There’s an #include directive for the iomanip header because the code uses manipulators to control the formatting of the output. You define variables red and white as unsigned integers and initialize them with hexadecimal color values.

It will be convenient to display the data as hexadecimal values, and inserting std::hex in the output stream does this. The hex is modal, so all subsequent integer output will be in hexadecimal format. It will be easier to compare output values if they have the same number of digits and leading zeros. You can arrange for this by setting the fill character as 0 using the std::setfill() manipulator and ensuring the field width for each output value is the number of hexadecimal digits, which is 8. The setfill() manipulator is modal, so it remains in effect until you reset it. The std:: setw() manipulator is not modal; you have to insert it into the stream before each output value.

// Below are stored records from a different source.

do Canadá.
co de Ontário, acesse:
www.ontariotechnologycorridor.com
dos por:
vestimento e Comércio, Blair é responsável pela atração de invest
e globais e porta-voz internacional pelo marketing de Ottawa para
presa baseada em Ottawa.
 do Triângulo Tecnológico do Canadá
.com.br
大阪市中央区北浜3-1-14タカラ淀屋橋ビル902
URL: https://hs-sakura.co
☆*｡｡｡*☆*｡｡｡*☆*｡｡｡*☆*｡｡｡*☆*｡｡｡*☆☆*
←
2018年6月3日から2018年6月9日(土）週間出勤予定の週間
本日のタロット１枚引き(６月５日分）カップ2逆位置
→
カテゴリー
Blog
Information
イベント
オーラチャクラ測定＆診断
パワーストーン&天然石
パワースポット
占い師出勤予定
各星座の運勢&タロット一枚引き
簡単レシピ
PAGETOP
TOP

You combine red and white using the bitwise AND and OR operators with these statements:

  std::cout << "\nBitwise AND red & white = " << std::setw(8)  << (red & white);
  std::cout << "\nBitwise  OR red | white = " << std::setw(8)  << (red | white);

The parentheses around the expressions are necessary here because the precedence of << is higher than & and |. Without the parentheses, the statements wouldn’t compile. If you check the output, you’ll see that it’s precisely as discussed. The result of ANDing two bits is 1 if both bits are 1; otherwise, the result is 0. When you bitwise-OR two bits, the result is 1 unless both bits are 0.

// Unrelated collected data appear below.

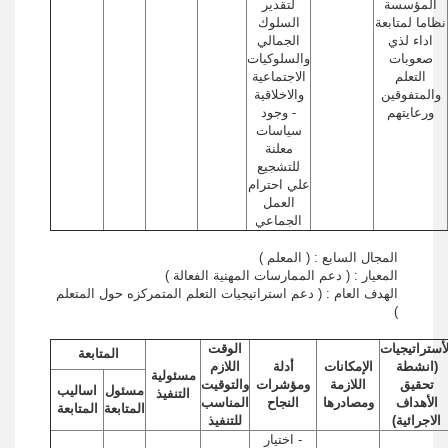
المؤسسة
لتقدير
نظاما لمتابعة
السلوك
اداء لذي
الجمالي
صعوبات
والسلوكيات
التعلم
الاجتماعية
والمتفوقين
والاخلاقية
ورعايتهم
- وجود
سياسات
معلنة
للتشجيع
علي احترام
العمل
الجماعي
المجال السابع : ( المعلم )
المعيار : ( دعم الممارسات المهنية الفعالة )
الهدف العام : ( دعم استراتيجيات التعلم المتمركزه حول المتعلم
)
لأستراتيجيات
الوقت
المتابعة
(انشطة
الإمكانات
أدلة
اللازم
مسئولية
تحقيق
اللازمة
ومؤشرات
والتوقيت
مسئول
اساليب
التنفيذ
الأهداف
ومصادرها
النجاح
المناسب
المتابعة
المتابعة
الاجرائية)
للتنفيذ
- اختيار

Next, you create a mask to use to flip between the values red and white by combining the two values with the XOR operator. The output for the value of mask shows that the exclusive OR of two bits is 1 when the bits are different and 0 when they’re the same. By combining mask with either color values using exclusive OR, you obtain the other. This means that by repeatedly applying exclusive OR with a well-chosen mask, you can toggle between two different colors. Applying the mask once gives one color, and applying it a second time reverts to the original color. This property is often exploited in computer graphics when drawing or rendering using a so-called XOR mode.

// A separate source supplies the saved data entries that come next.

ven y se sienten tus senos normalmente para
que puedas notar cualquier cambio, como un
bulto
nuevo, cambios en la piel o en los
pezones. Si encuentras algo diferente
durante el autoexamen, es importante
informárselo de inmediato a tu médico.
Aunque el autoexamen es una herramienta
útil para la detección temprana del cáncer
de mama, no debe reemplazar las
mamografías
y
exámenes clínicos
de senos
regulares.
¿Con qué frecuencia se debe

The last group of statements demonstrates using a mask to select a single bit from a group of flag bits. The mask to select a particular bit must have that bit as 1 and all other bits as 0. To select a bit from flags, you just bitwise-AND the appropriate mask with the value of flags . To switch a bit off, you bitwise-AND flags with a mask containing 0 for the bit to be switched off and 1 everywhere else. You can easily produce this by applying the complement operator to a mask with the appropriate bit set, and bit6mask is just such a mask. Of course, if the bit to be switched off was already 0, it would remain as 0.

Enumerated Data Types

You’ll sometimes need variables that have a limited set of possible values that can be usefully referred to by name—the days of the week, for example, or the months of the year. An enumeration provides this capability. When you define an enumeration, you’re creating a new type, so it’s also referred to as an enumerated data type. Let’s create an example using one of the ideas we just mentioned—a type for variables that can assume values corresponding to days of the week . You can define this as follows:

enum class Day {Monday, Tuesday, Wednesday, Thursday, Friday, Saturday, Sunday};

This defines an enumerated data type called Day, and variables of this type can only have values from the set that appears between the braces, Monday through Sunday. If you try to set a variable of type Day to a value that isn’t one of these values, the code won’t compile. The symbolic names between the braces are called enumerators .

Each enumerator will be automatically defined to have a fixed integer value of type int by default. The first name in the list, Monday, will have the value 0, Tuesday will be 1, and so on, through to Sunday with the value 6. You can define today as a variable of the enumeration type Day with the following statement:

Day today {Day::Tuesday};

You use type Day just like any of the fundamental types. This definition for today initializes the variable with the value Day::Tuesday. When you reference an enumerator, it must be qualified by the type name.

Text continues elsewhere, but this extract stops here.